Tidak Ada Takjil di Manchester, Kisah Seorang Dosen Mengupgrade Diri
Pengantar
Pada tahun 1998, saya memulai perjalanan baru dalam hidup saya, berangkat ke UMIST Manchester, UK, untuk melanjutkan pendidikan S2.
Itu adalah tahun yang penuh tantangan dan ekplorasi, terutama saat Ramadhan tiba di tengah musim dingin yang terasa sampai ke tulang dan tanpa salju.
Salju yang biasanya menutupi tanah hanya bisa ditemukan di utara, di tanah tinggi Scotlandia.
Saya tinggal di sebuah rumah sederhana dua lantai milik uncle keturunan Pakistan, bersama dua orang teman dari Unila, Khair dan Lukman.
Rumah ini memiliki 1 ruang tamu, 1 ruang tengah dan satu dapur di lantai dasar. Lantai 2 terdiri dari satu kamar mandi dan WC kering dan dua kamar tidur.
Rumah ini langsung berhadapan dengan jalan komplek yang cukup lebar, dimana jika mobil parkir di kiri kanan jalan, masih bisa mobil yang berpapasan melewatinya tanpa kendala.
Di belakangrumah, pintu dapur langsung ke arah laman belakang yang berbatasan langsung dengan jalan kecil ukuran satu mobil truk khusus untuk memungut sampah yang ada di tong besar.
Sibuk kuliah
Kami adalah trio mahasiswa yang menjalani hari-hari dengan rutinitas akademik dan kehidupan di negeri orang.
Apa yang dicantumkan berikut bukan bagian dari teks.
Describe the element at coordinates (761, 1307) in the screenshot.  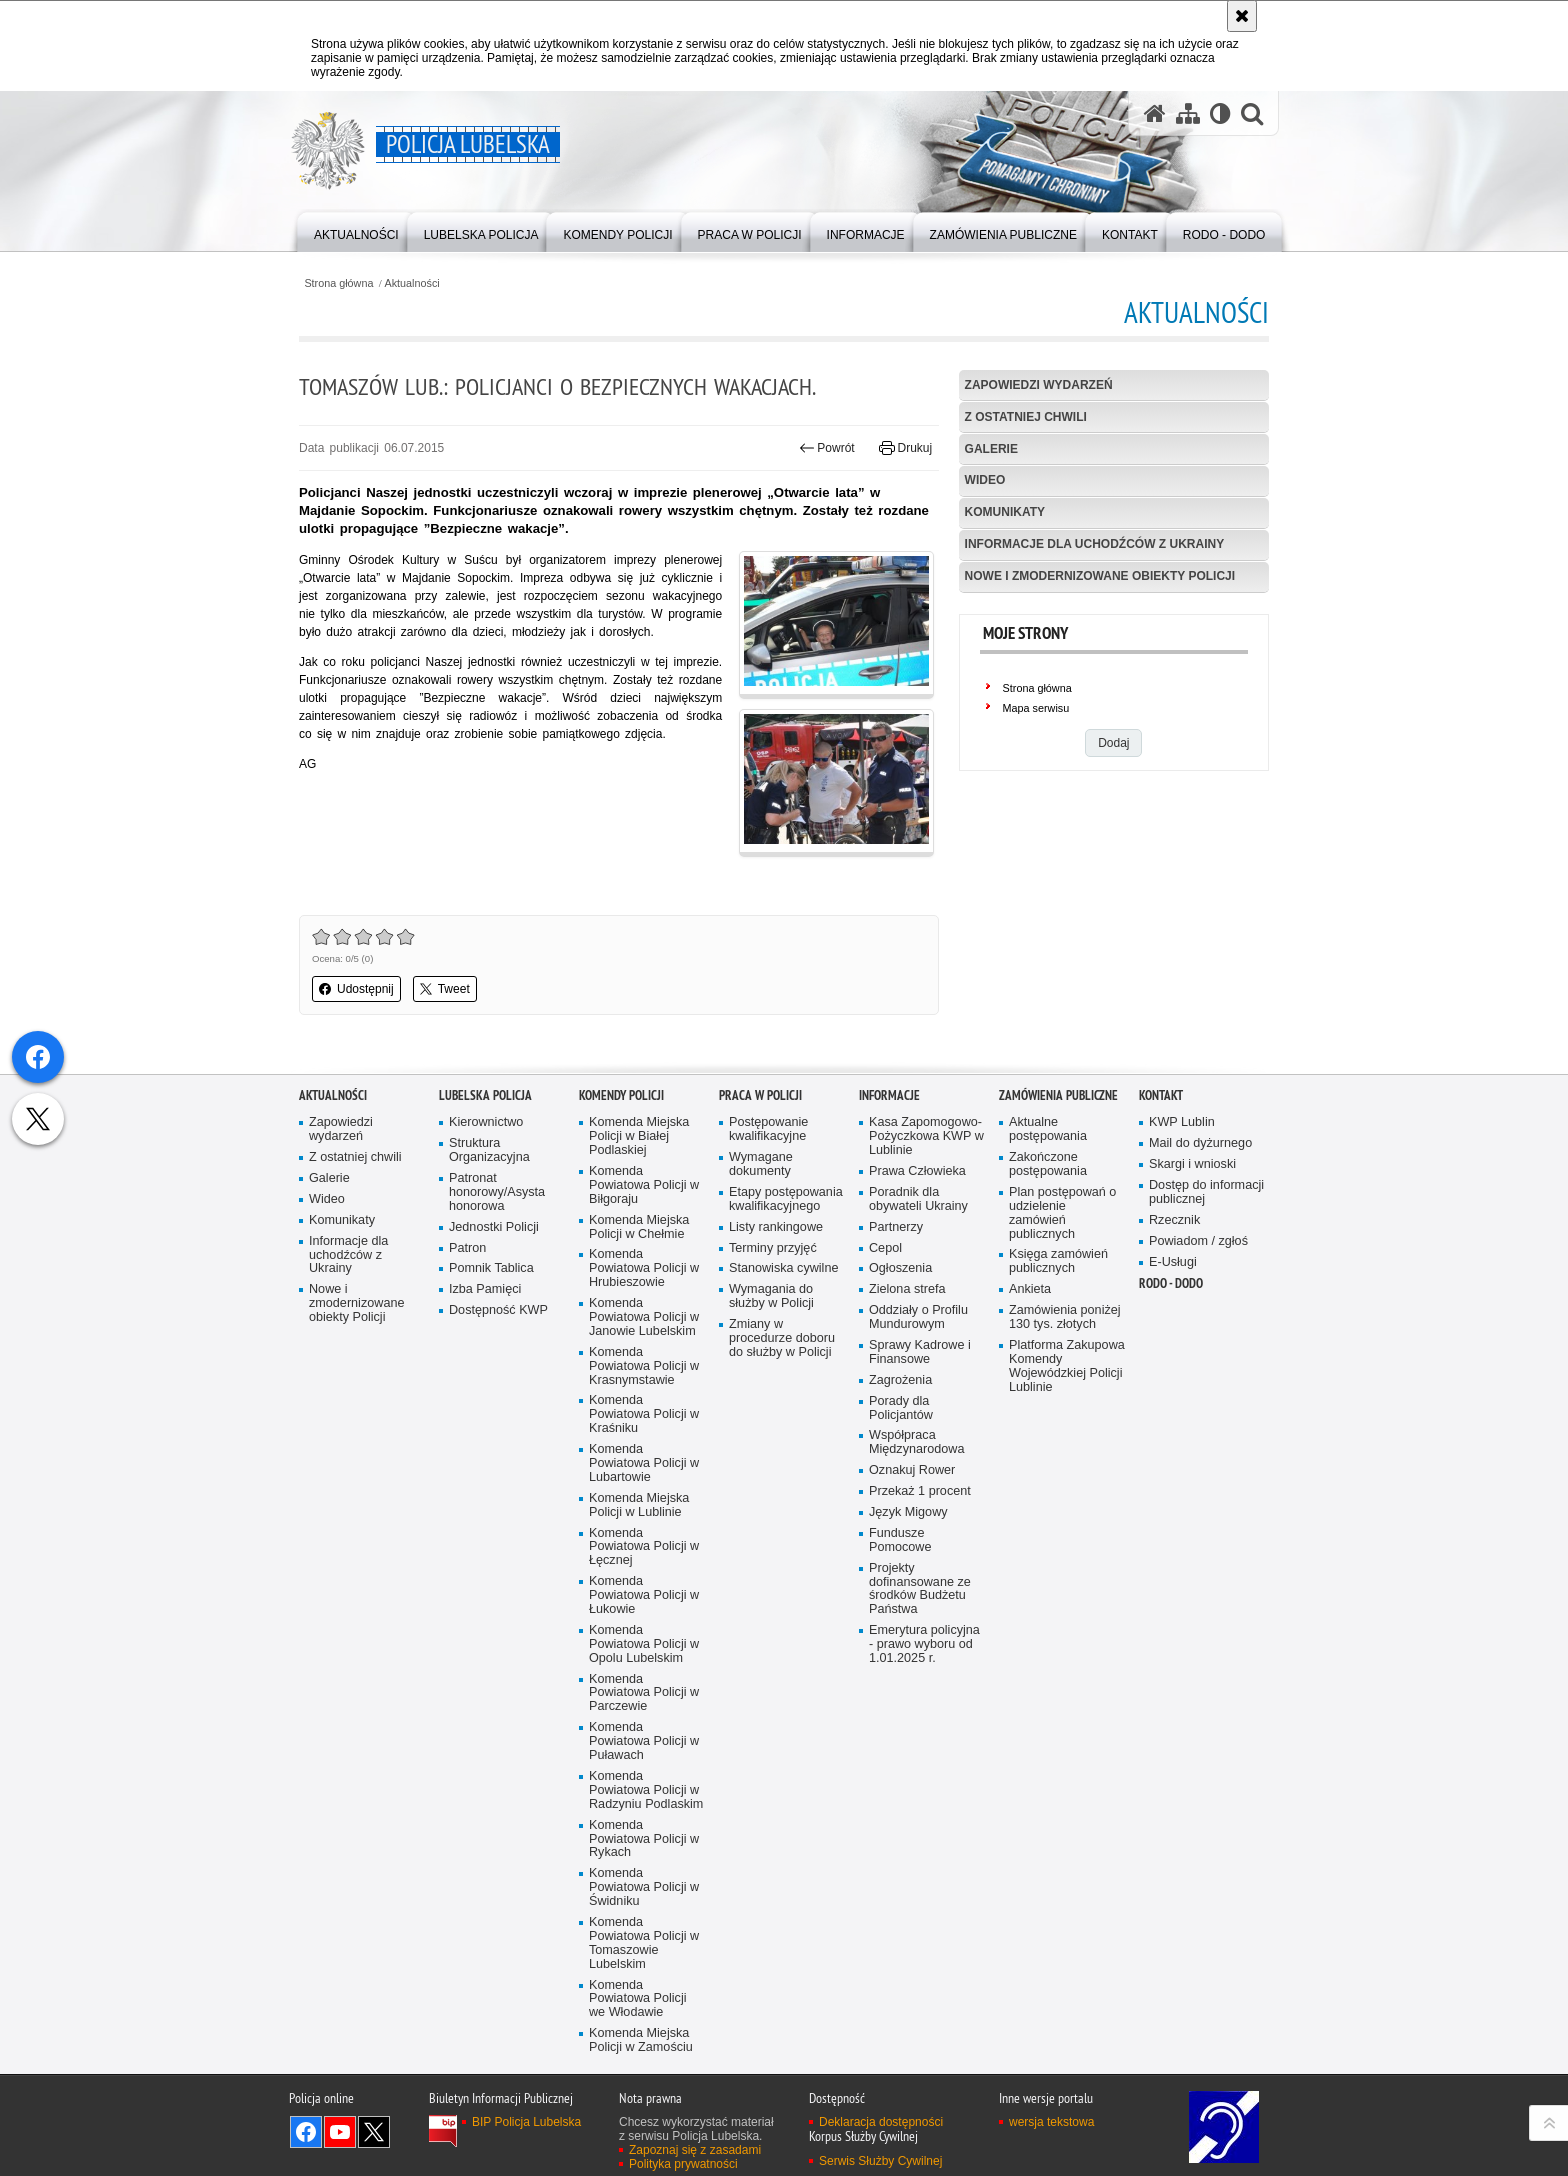
I see `Wymagane dokumenty` at that location.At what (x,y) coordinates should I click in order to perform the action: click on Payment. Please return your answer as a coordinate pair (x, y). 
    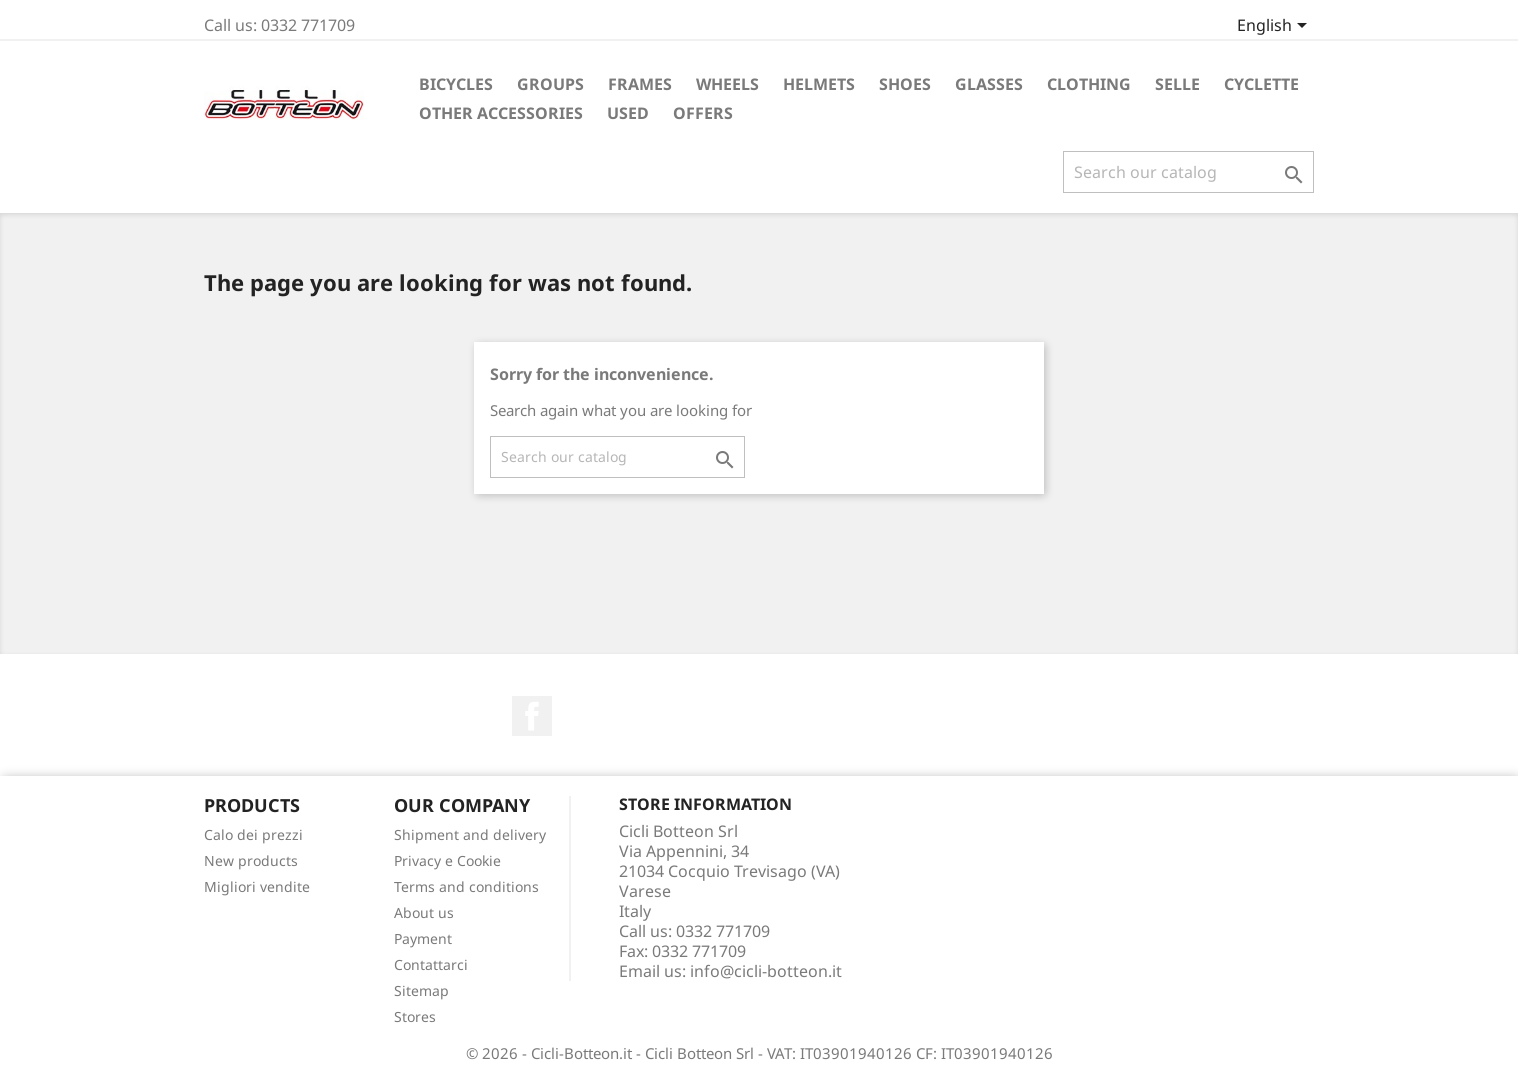
    Looking at the image, I should click on (423, 938).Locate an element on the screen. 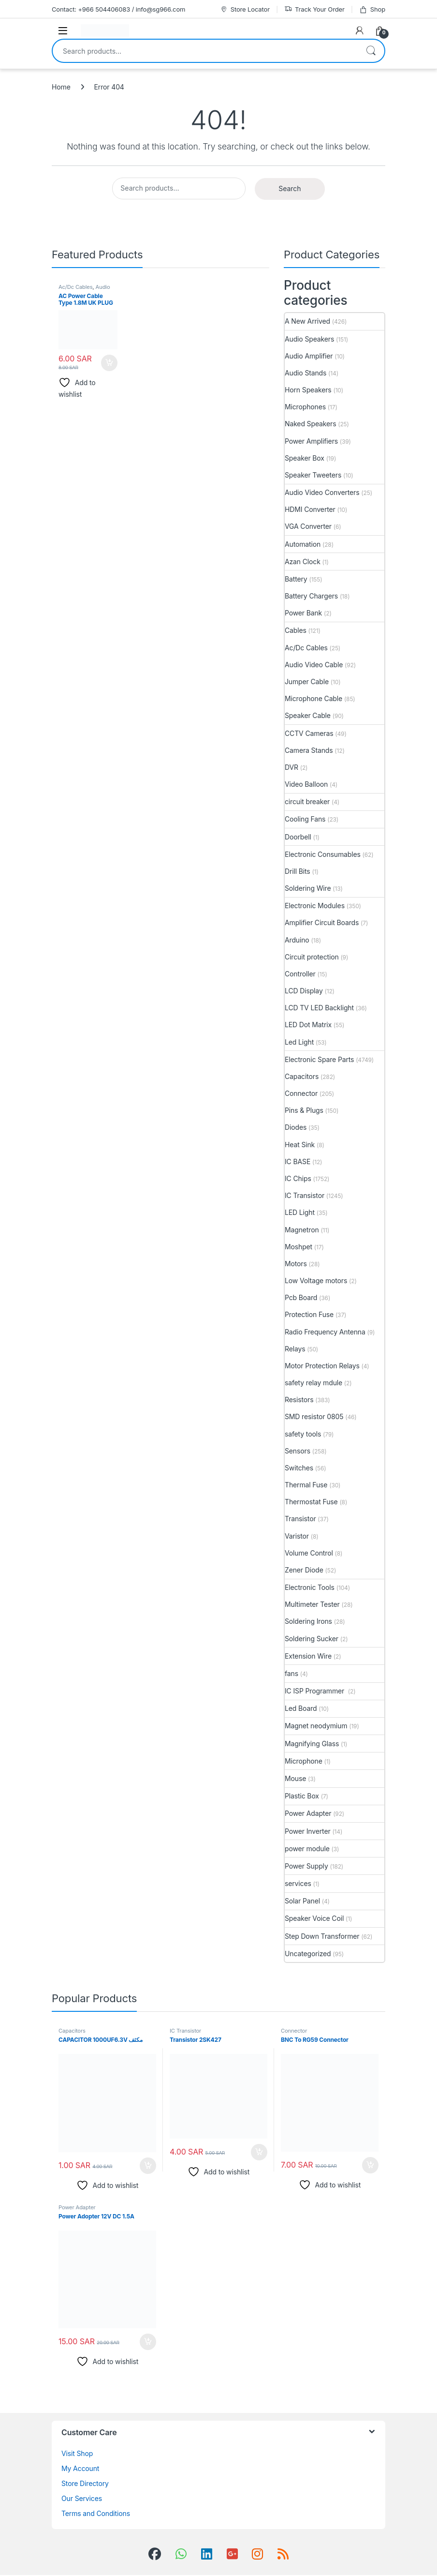  IC BASE is located at coordinates (297, 1161).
Musim dingin di Manchester membuat waktu puasa terasa singkat, dimulai dari sekitar jam 6 pagi dan berakhir pada jam 4 sore, dengan jadwal yang bergeser setiap beberapa hari seiring berjalannya waktu.
Kami tidak memiliki tradisi berbuka atau sahur yang istimewa. Menu kami sederhana, mirip dengan apa yang kami makan sehari-hari, tidak ada perbedaan antara sahur dan berbuka.